**Exercise description**
Quote only the span from the first line of the entries to the line containing "29. sz., Magyar Nemzeti Bank, Budapest", both ends kept. Leave every picture out.

**Stored data entries**

---+---

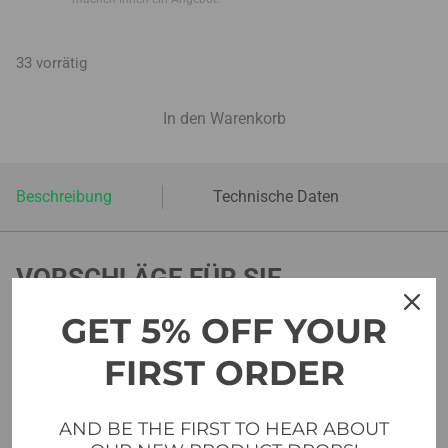
33 vorrätig
In den Warenkorb
Beschreibung
Technische Daten
VORSCHLÄGE FÜR SIE
GET 5% OFF YOUR
FIRST ORDER
AND BE THE FIRST TO HEAR ABOUT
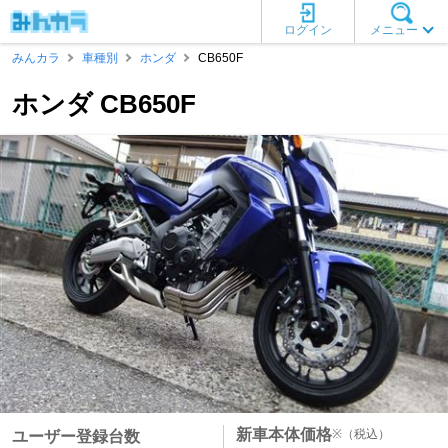
ログイン
メニュー
みんカラ
車種別
ホンダ
CB650F
ホンダ CB650F
新車本体価格
※
（税込）
ユーザー登録台数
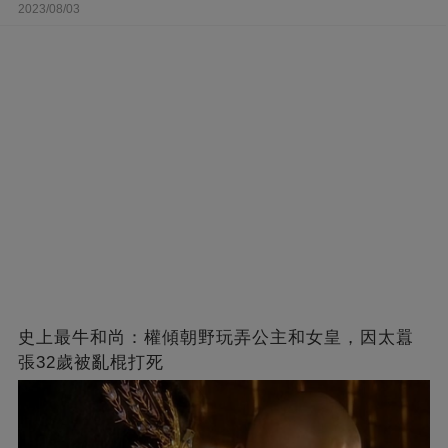
2023/08/03
史上最牛和尚：權傾朝野玩弄公主和女皇，因太囂
張32歲被亂棍打死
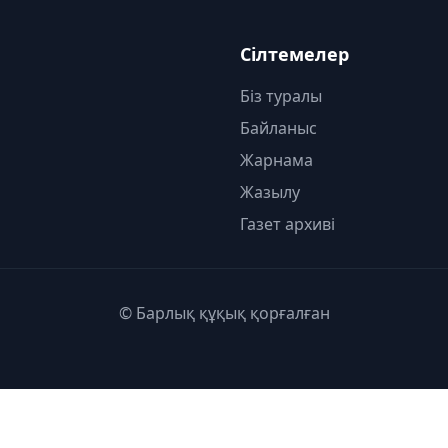
Сілтемелер
Біз туралы
Байланыс
Жарнама
Жазылу
Газет архиві
© Барлық құқық қорғалған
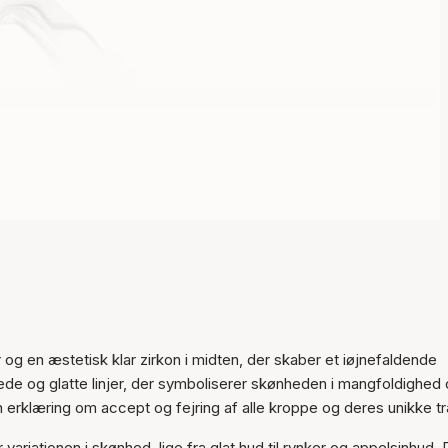
g en æstetisk klar zirkon i midten, der skaber et iøjnefaldende
de og glatte linjer, der symboliserer skønheden i mangfoldighed
en erklæring om accept og fejring af alle kroppe og deres unikke t
Varen er tilføjet til kurven
riationen i skønhed, lige fra glat hud til rynker og appelsinhud. 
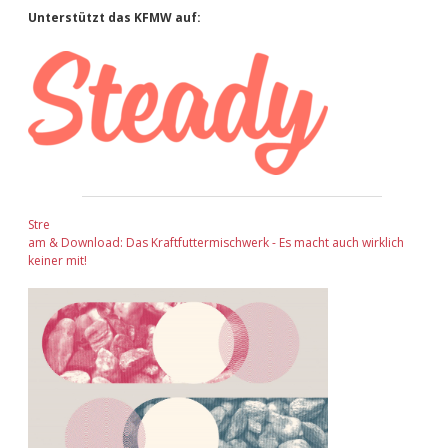
Sidebar
Unterstützt das KFMW auf:
Stre
am & Download: Das Kraftfuttermischwerk - Es macht auch wirklich
keiner mit!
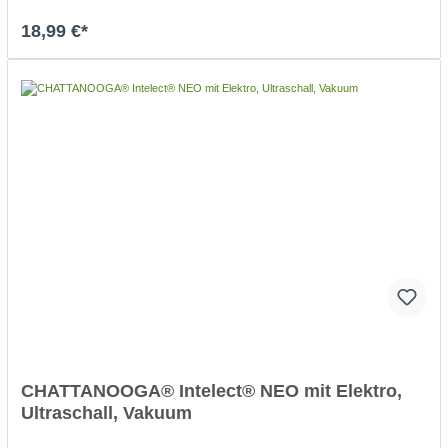
18,99 €*
In den Warenkorb
CHATTANOOGA® Intelect® NEO mit Elektro,
Ultraschall, Vakuum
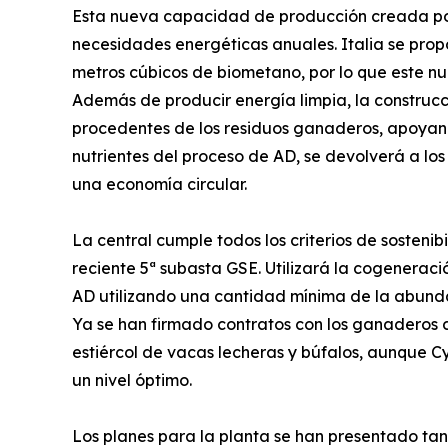
Esta nueva capacidad de producción creada por 
necesidades energéticas anuales. Italia se propo
metros cúbicos de biometano, por lo que este nu
Además de producir energía limpia, la construcci
procedentes de los residuos ganaderos, apoyando
nutrientes del proceso de AD, se devolverá a los 
una economía circular.
La central cumple todos los criterios de sostenib
reciente 5ª subasta GSE. Utilizará la cogenerac
AD utilizando una cantidad mínima de la abunda
Ya se han firmado contratos con los ganaderos 
estiércol de vacas lecheras y búfalos, aunque C
un nivel óptimo.
Los planes para la planta se han presentado tan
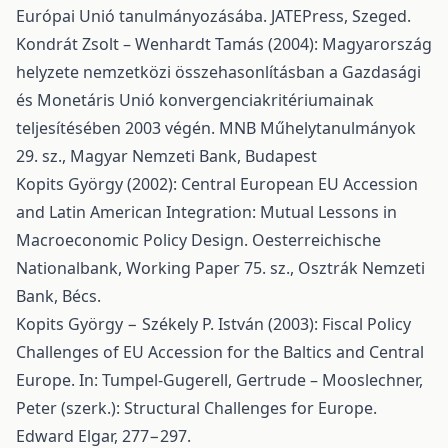
Európai Unió tanulmányozásába. JATEPress, Szeged.
Kondrát Zsolt – Wenhardt Tamás (2004): Magyarország
helyzete nemzetközi összehasonlításban a Gazdasági
és Monetáris Unió konvergenciakritériumainak
teljesítésében 2003 végén. MNB Műhelytanulmányok
29. sz., Magyar Nemzeti Bank, Budapest
Kopits György (2002): Central European EU Accession
and Latin American Integration: Mutual Lessons in
Macroeconomic Policy Design. Oesterreichische
Nationalbank, Working Paper 75. sz., Osztrák Nemzeti
Bank, Bécs.
Kopits György − Székely P. István (2003): Fiscal Policy
Challenges of EU Accession for the Baltics and Central
Europe. In: Tumpel-Gugerell, Gertrude – Mooslechner,
Peter (szerk.): Structural Challenges for Europe.
Edward Elgar, 277−297.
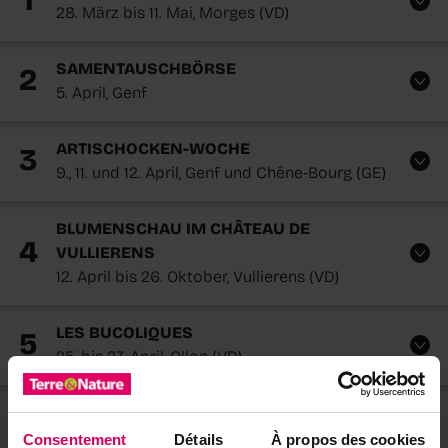
1
28. März bis 11. Mai, Morges (VD)
SAMENTAUSCHBÖRSE
2
5. April, Genf
ARTISCHOCKEN-WOCHE
3
9., 11. und 12. April, Genf und Chêne-Bourg (GE)
BLUMENSCHAU IM CHÂTEAU DE
4
VULLIERENS
12. April bis 26. Oktober, Vullierens (VD)
LES BUCOLIQUES
5
25. bis 27. April, Ollon (VD)
SETZLINGSMARKT
6
27. April, Vevey (VD)
Consentement
Détails
À propos des cookies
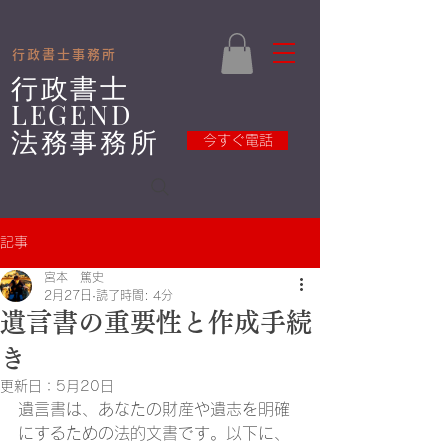
​
​行政書士事務所
​行政書士
LEGEND
法務事務所
今すぐ電話
記事
宮本 篤史
2月27日
読了時間: 4分
遺言書の重要性と作成手続
き
更新日：
5月20日
遺言書は、あなたの財産や遺志を明確
にするための法的文書です。以下に、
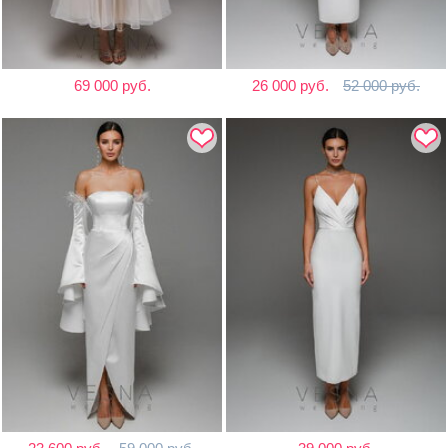
69 000 руб.
26 000 руб.
52 000 руб.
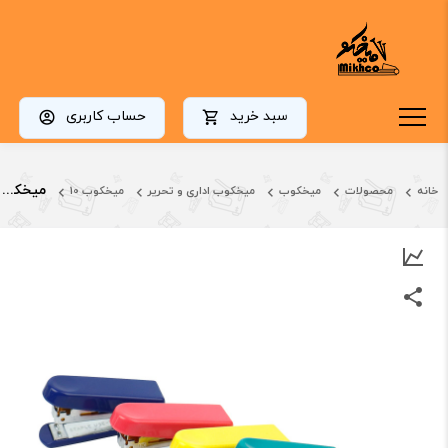
سبد خرید
حساب کاربری
میخکوبmini10کانکس kanex
خانه
محصولات
میخکوب
میخکوب اداری و تحریر
میخکوب 10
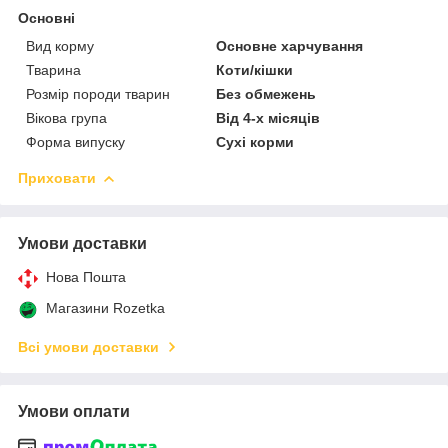
Основні
Вид корму
Основне харчування
Тварина
Коти/кішки
Розмір породи тварин
Без обмежень
Вікова група
Від 4-х місяців
Форма випуску
Сухі корми
Приховати
Умови доставки
Нова Пошта
Магазини Rozetka
Всі умови доставки
Умови оплати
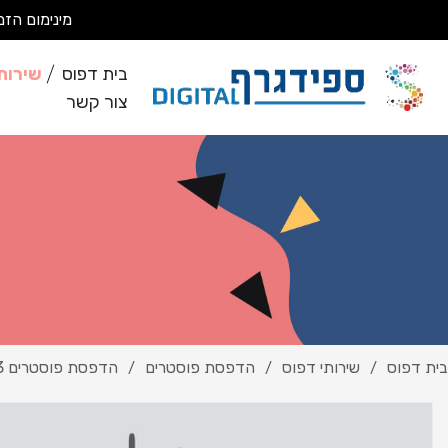
מינימום הזמנה 200 ₪ מבצעים עבודות מסחריות בלבד *לא מבצעים ע
בית דפוס
שירות
צור קשר
בית דפוס
שירותי דפוס
הדפסת פוסטרים
הדפסת פוסטרים 3
/
/
/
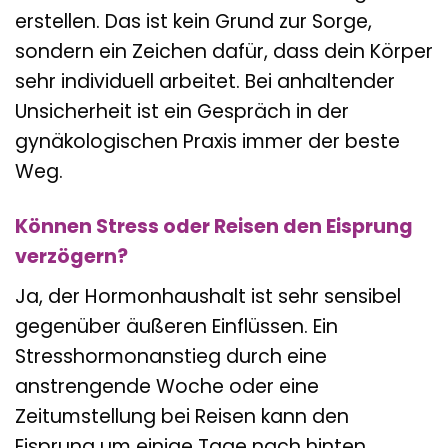
erstellen. Das ist kein Grund zur Sorge,
sondern ein Zeichen dafür, dass dein Körper
sehr individuell arbeitet. Bei anhaltender
Unsicherheit ist ein Gespräch in der
gynäkologischen Praxis immer der beste
Weg.
Können Stress oder Reisen den Eisprung
verzögern?
Ja, der Hormonhaushalt ist sehr sensibel
gegenüber äußeren Einflüssen. Ein
Stresshormonanstieg durch eine
anstrengende Woche oder eine
Zeitumstellung bei Reisen kann den
Eisprung um einige Tage nach hinten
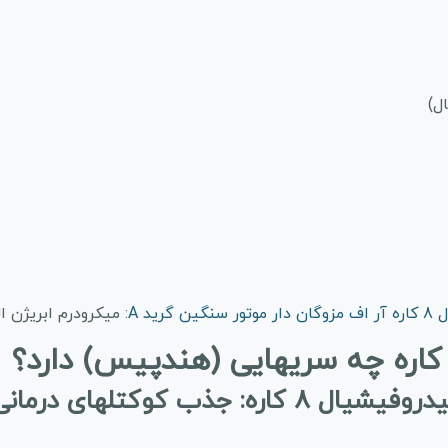
رید A
: میکرودرم ابریژن 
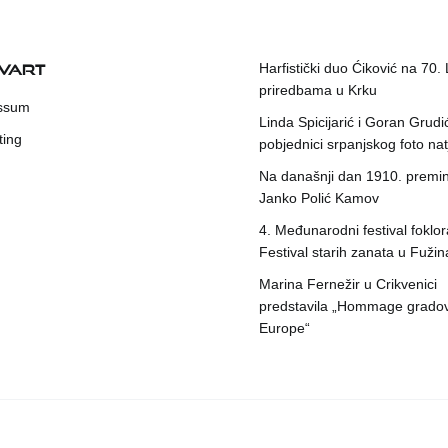
KVART
Harfistički duo Ćiković na 70.
priredbama u Krku
ssum
Linda Spicijarić i Goran Grudi
ting
pobjednici srpanjskog foto nat
Na današnji dan 1910. premin
Janko Polić Kamov
4. Međunarodni festival foklora
Festival starih zanata u Fuži
Marina Fernežir u Crikvenici
predstavila „Hommage grado
Europe“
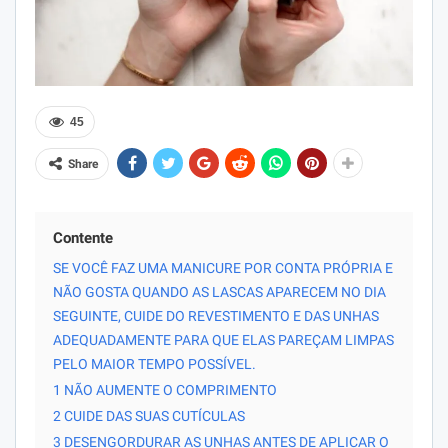
45
Share
Contente
SE VOCÊ FAZ UMA MANICURE POR CONTA PRÓPRIA E
NÃO GOSTA QUANDO AS LASCAS APARECEM NO DIA
SEGUINTE, CUIDE DO REVESTIMENTO E DAS UNHAS
ADEQUADAMENTE PARA QUE ELAS PAREÇAM LIMPAS
PELO MAIOR TEMPO POSSÍVEL.
1 NÃO AUMENTE O COMPRIMENTO
2 CUIDE DAS SUAS CUTÍCULAS
3 DESENGORDURAR AS UNHAS ANTES DE APLICAR O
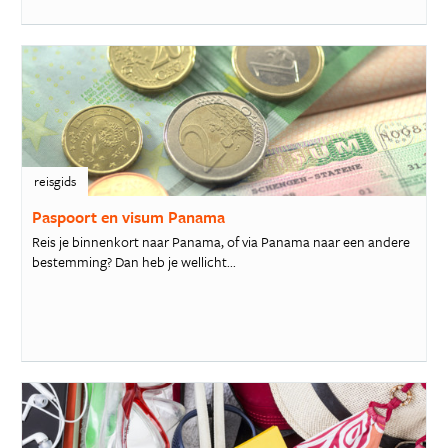
reisgids
Paspoort en visum Panama
Reis je binnenkort naar Panama, of via Panama naar een andere
bestemming? Dan heb je wellicht...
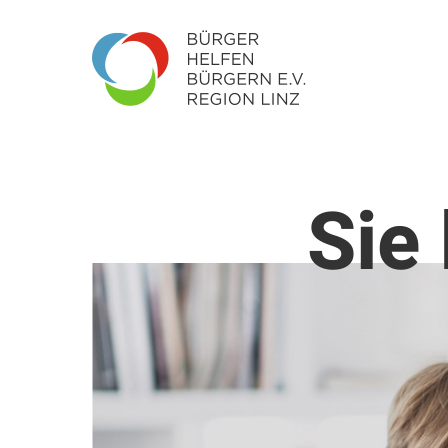

Sie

---+---

**Task result**
33 vorrätig
In den Warenkorb
Beschreibung
Technische Daten
VORSCHLÄGE FÜR SIE
GET 5% OFF YOUR
FIRST ORDER
AND BE THE FIRST TO HEAR ABOUT
ログイン
メニュー
みんカラ
車種別
ホンダ
CB650F
ホンダ CB650F
新車本体価格
※
（税込）
ユーザー登録台数
2023/08/03
史上最牛和尚：權傾朝野玩弄公主和女皇，因太囂
張32歲被亂棍打死
Сілтемелер
Біз туралы
Байланыс
Жарнама
Жазылу
Газет архиві
© Барлық құқық қорғалған
g en æstetisk klar zirkon i midten, der skaber et iøjnefaldende
de og glatte linjer, der symboliserer skønheden i mangfoldighed
en erklæring om accept og fejring af alle kroppe og deres unikke t
Varen er tilføjet til kurven
riationen i skønhed, lige fra glat hud til rynker og appelsinhud. 
Sidebar
Unterstützt das KFMW auf:
Stre
am & Download: Das Kraftfuttermischwerk - Es macht auch wirklich
keiner mit!
18,99 €*
In den Warenkorb
CHATTANOOGA® Intelect® NEO mit Elektro,
Ultraschall, Vakuum
Esta nueva capacidad de producción creada por 
necesidades energéticas anuales. Italia se propo
metros cúbicos de biometano, por lo que este nu
Además de producir energía limpia, la construcci
procedentes de los residuos ganaderos, apoyando
nutrientes del proceso de AD, se devolverá a los 
una economía circular.
La central cumple todos los criterios de sostenib
reciente 5ª subasta GSE. Utilizará la cogenerac
AD utilizando una cantidad mínima de la abunda
Ya se han firmado contratos con los ganaderos 
estiércol de vacas lecheras y búfalos, aunque C
un nivel óptimo.
Los planes para la planta se han presentado tan
Európai Unió tanulmányozásába. JATEPress, Szeged.
Kondrát Zsolt – Wenhardt Tamás (2004): Magyarország
helyzete nemzetközi összehasonlításban a Gazdasági
és Monetáris Unió konvergenciakritériumainak
teljesítésében 2003 végén. MNB Műhelytanulmányok
29. sz., Magyar Nemzeti Bank, Budapest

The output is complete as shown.